Beneath this line are the data; copy exactly the part of them that opens with the line containing "Termos de uso" and closes with the line containing "amplia gama de", and only that part.
----- Data in this exercise
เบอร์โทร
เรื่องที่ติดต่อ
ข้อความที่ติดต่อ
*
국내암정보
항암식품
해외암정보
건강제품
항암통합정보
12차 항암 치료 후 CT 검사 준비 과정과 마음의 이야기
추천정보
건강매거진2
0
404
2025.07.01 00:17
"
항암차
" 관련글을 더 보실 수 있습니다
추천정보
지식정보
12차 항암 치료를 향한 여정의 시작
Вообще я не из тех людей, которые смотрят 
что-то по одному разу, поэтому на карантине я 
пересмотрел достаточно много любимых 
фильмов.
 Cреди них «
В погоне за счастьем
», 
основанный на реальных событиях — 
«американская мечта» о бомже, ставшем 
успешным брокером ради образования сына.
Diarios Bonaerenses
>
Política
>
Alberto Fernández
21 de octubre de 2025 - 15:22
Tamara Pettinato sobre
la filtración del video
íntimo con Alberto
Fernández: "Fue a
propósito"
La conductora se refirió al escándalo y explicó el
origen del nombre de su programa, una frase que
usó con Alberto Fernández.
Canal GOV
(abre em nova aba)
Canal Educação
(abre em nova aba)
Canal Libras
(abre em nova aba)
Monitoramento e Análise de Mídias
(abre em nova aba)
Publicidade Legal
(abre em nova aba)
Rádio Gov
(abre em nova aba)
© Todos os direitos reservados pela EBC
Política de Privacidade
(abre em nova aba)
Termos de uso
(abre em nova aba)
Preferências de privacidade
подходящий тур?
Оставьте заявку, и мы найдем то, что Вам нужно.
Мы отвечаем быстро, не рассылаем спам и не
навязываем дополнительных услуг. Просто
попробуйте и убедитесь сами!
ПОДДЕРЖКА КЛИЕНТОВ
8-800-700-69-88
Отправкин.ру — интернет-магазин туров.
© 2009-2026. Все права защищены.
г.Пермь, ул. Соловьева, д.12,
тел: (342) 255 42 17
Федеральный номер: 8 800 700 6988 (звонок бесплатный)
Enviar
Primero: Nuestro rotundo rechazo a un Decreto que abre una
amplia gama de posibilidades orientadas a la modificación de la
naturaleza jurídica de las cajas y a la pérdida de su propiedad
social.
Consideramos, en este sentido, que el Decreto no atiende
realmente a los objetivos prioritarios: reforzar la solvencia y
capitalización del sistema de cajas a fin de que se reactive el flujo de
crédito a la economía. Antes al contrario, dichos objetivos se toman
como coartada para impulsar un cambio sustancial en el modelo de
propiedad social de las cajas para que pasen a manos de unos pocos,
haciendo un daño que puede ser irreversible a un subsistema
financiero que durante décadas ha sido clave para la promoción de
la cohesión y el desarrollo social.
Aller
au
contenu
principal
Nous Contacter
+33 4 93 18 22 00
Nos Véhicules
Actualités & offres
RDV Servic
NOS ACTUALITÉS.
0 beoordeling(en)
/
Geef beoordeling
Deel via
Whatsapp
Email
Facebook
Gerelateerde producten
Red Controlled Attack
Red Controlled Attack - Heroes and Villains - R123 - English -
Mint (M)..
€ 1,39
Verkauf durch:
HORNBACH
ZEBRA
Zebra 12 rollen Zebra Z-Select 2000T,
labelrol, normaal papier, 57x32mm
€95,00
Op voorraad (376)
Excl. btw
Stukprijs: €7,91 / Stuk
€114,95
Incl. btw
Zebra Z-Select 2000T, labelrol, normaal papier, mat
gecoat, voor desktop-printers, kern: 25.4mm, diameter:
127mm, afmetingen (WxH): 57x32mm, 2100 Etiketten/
----------
----- Data in this exercise
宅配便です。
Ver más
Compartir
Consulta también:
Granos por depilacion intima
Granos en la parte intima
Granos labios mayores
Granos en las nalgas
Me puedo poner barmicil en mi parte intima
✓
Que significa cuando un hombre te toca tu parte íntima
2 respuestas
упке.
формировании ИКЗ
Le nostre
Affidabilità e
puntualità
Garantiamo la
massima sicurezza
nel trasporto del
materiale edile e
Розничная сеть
----------
* **Answer area**
Termos de uso
(abre em nova aba)
Preferências de privacidade
подходящий тур?
Оставьте заявку, и мы найдем то, что Вам нужно.
Мы отвечаем быстро, не рассылаем спам и не
навязываем дополнительных услуг. Просто
попробуйте и убедитесь сами!
ПОДДЕРЖКА КЛИЕНТОВ
8-800-700-69-88
Отправкин.ру — интернет-магазин туров.
© 2009-2026. Все права защищены.
г.Пермь, ул. Соловьева, д.12,
тел: (342) 255 42 17
Федеральный номер: 8 800 700 6988 (звонок бесплатный)
Enviar
Primero: Nuestro rotundo rechazo a un Decreto que abre una
amplia gama de posibilidades orientadas a la modificación de la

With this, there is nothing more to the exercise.